I feel like the title is a little overdramatic.
They’re not saying goodbye to the LHC, they’re upgrading it to have 10x the power.
I've read that CERN is storing more than 1 exabyte of collisions data these days (up from 600PB during the last long shutdown https://information-technology.web.cern.ch/sites/default/fil...). Not too shaby...
The typo that sometimes got through in official literature still makes me giggle
https://www.google.com/search?q=site%3Acern.ch+%22large+hard...
I visited CERN last July. Was lucky enough to get into a group tour. The tour guide was a postdoc researcher who said the only times that public tours are allowed to take an elevator down is during long shutdowns. So while they do this work on LHC might be the best time to swing by for a tour (I might even try to return).
Even without the descent, my tour was great with showing the 70 year timeline, historical early particle accelerator equipment, and a cool view of the ATLAS control room. The facility is awe inspiring and a testament to Europe's willingness to make long-term commitments to furthering science research for the public good.
Having done my little contribution to ATLAS TDAQ/HLT in the early 2000's, it is an interesting feeling to see the next steps taking shape.
El Psy Kongroo.
Too late, damage is already done. We have been on the wrong timeline for years at this point.
I was surprised to see .cern as a TLD - i would not expect it to need a family of websites in the way .gov or .mil do.
I wonder whether the cancellation of the superconducting supercollider was a net positive or negative for science.
If it continued to completion, it would have had almost 3x the beam energy of even the upgraded LHC in 2030 (20TeV vs. 7TeV). But the questions are fundamentally political, not scientific: Would SSC operations and funding have continued through the US economic challenges of 2001, 2008, and 2020?

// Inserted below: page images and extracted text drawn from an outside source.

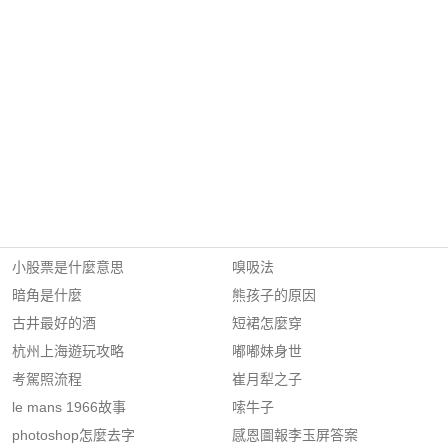
小股票是什麼意思
嗅吸法
暗角是什麼
熊孩子的原因
古井最好的酒
短裙怎麼穿
杭州上海遊玩攻略
嘟嘟妹身世
考駕照流程
崔月犁之子
le mans 1966故事
嗦牛子
photoshop怎麼去字
感恩圖報李玉屏答案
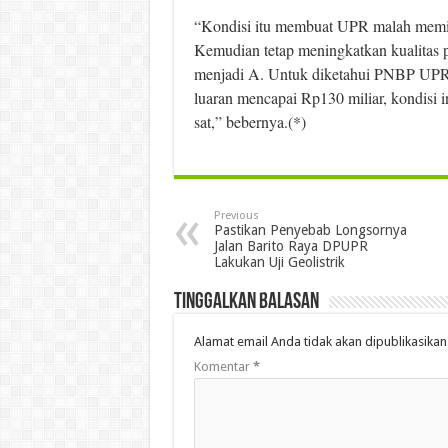
“Kondisi itu membuat UPR malah memili
Kemudian tetap meningkat­kan kualitas pe
menjadi A. Untuk diketahui PNBP UPR t
luaran mencapai Rp130 miliar, kondisi
sat,” bebernya.(*)
Previous
Pastikan Penyebab Longsornya
Jalan Barito Raya DPUPR
Lakukan Uji Geolistrik
Tinggalkan Balasan
Alamat email Anda tidak akan dipublikasikan
Komentar
*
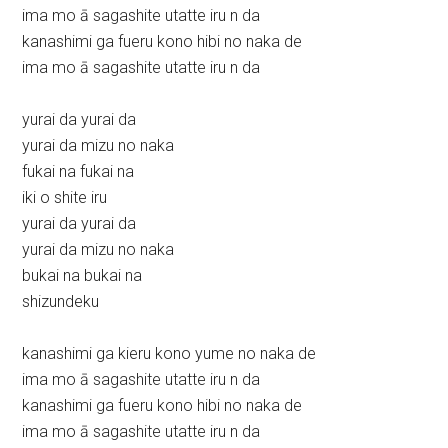
ima mo ā sagashite utatte iru n da
kanashimi ga fueru kono hibi no naka de
ima mo ā sagashite utatte iru n da
yurai da yurai da
yurai da mizu no naka
fukai na fukai na
iki o shite iru
yurai da yurai da
yurai da mizu no naka
bukai na bukai na
shizundeku
kanashimi ga kieru kono yume no naka de
ima mo ā sagashite utatte iru n da
kanashimi ga fueru kono hibi no naka de
ima mo ā sagashite utatte iru n da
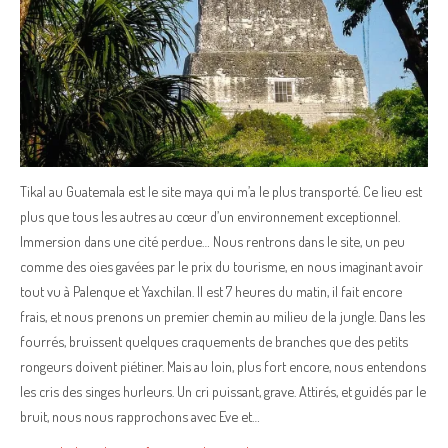
Tikal au Guatemala est le site maya qui m’a le plus transporté. Ce lieu est
plus que tous les autres au cœur d’un environnement exceptionnel.
Immersion dans une cité perdue… Nous rentrons dans le site, un peu
comme des oies gavées par le prix du tourisme, en nous imaginant avoir
tout vu à Palenque et Yaxchilan. Il est 7 heures du matin, il fait encore
frais, et nous prenons un premier chemin au milieu de la jungle. Dans les
fourrés, bruissent quelques craquements de branches que des petits
rongeurs doivent piétiner. Mais au loin, plus fort encore, nous entendons
les cris des singes hurleurs. Un cri puissant, grave. Attirés, et guidés par le
bruit, nous nous rapprochons avec Eve et…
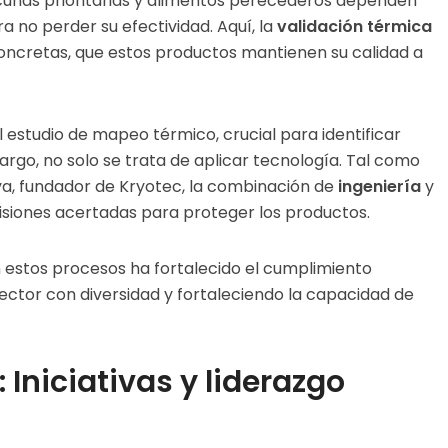
cunas prioritarias y alimentos perecederos dependen
 no perder su efectividad. Aquí, la
validación térmica
oncretas, que estos productos mantienen su calidad a
el estudio de mapeo térmico, crucial para identificar
argo, no solo se trata de aplicar tecnología. Tal como
a, fundador de Kryotec, la combinación de
ingeniería
y
isiones acertadas para proteger los productos.
n estos procesos ha fortalecido el cumplimiento
sector con diversidad y fortaleciendo la capacidad de
 Iniciativas y liderazgo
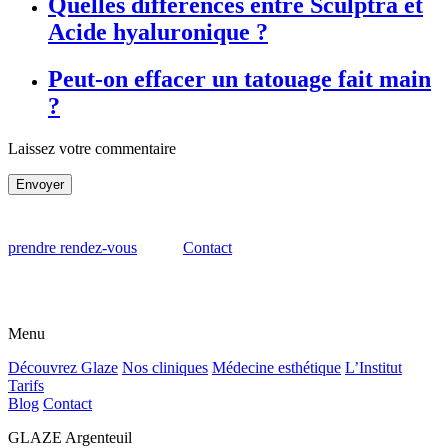
Quelles différences entre Sculptra et
Acide hyaluronique ?
Peut-on effacer un tatouage fait main
?
Laissez votre commentaire
Envoyer
prendre rendez-vous
Contact
Menu
Découvrez Glaze
Nos cliniques
Médecine esthétique
L’Institut
Tarifs
Blog
Contact
GLAZE Argenteuil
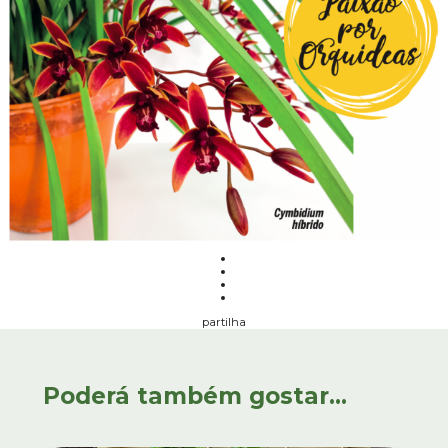
partilha
Poderá também gostar...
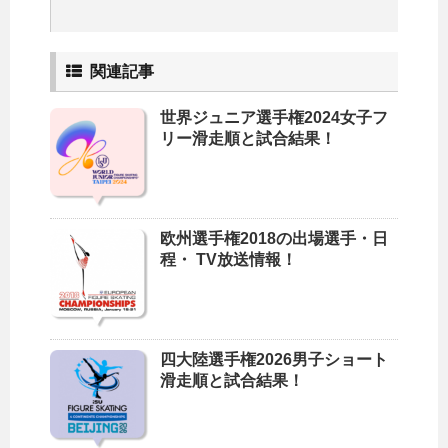
関連記事
世界ジュニア選手権2024女子フ
リー滑走順と試合結果！
欧州選手権2018の出場選手・日
程・ TV放送情報！
四大陸選手権2026男子ショート
滑走順と試合結果！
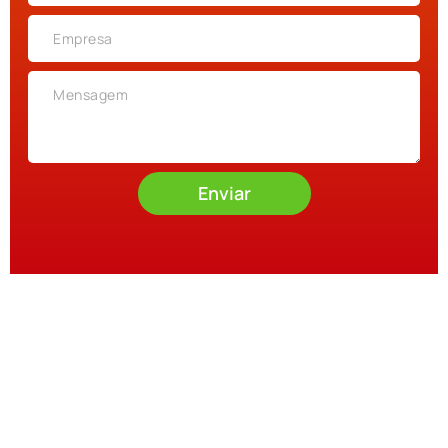
Enviar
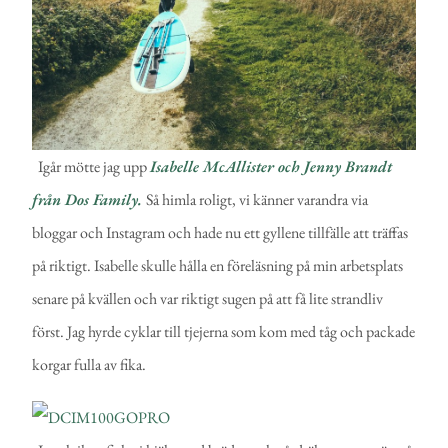
Igår mötte jag upp
Isabelle McAllister och Jenny Brandt
från Dos Family.
Så himla roligt, vi känner varandra via
bloggar och Instagram och hade nu ett gyllene tillfälle att träffas
på riktigt. Isabelle skulle hålla en föreläsning på min arbetsplats
senare på kvällen och var riktigt sugen på att få lite strandliv
först. Jag hyrde cyklar till tjejerna som kom med tåg och packade
korgar fulla av fika.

I could see a timeline in which the SSC got built and discovered the Higgs boson before LHC came online, causing the LHC to be canceled, delayed, and/or starved of funding -- only for the SSC to be shuttered during the "great recession" of 2008 or during any other US Gov't belt tightening exercise. Today we would have neither the SSC nor the LHC.
Or, perhaps SSC would have accelerated other discoveries by 10 to 15 years (SSC go-live was to be in the late-1990's versus LHC's Higgs discovery in 2012).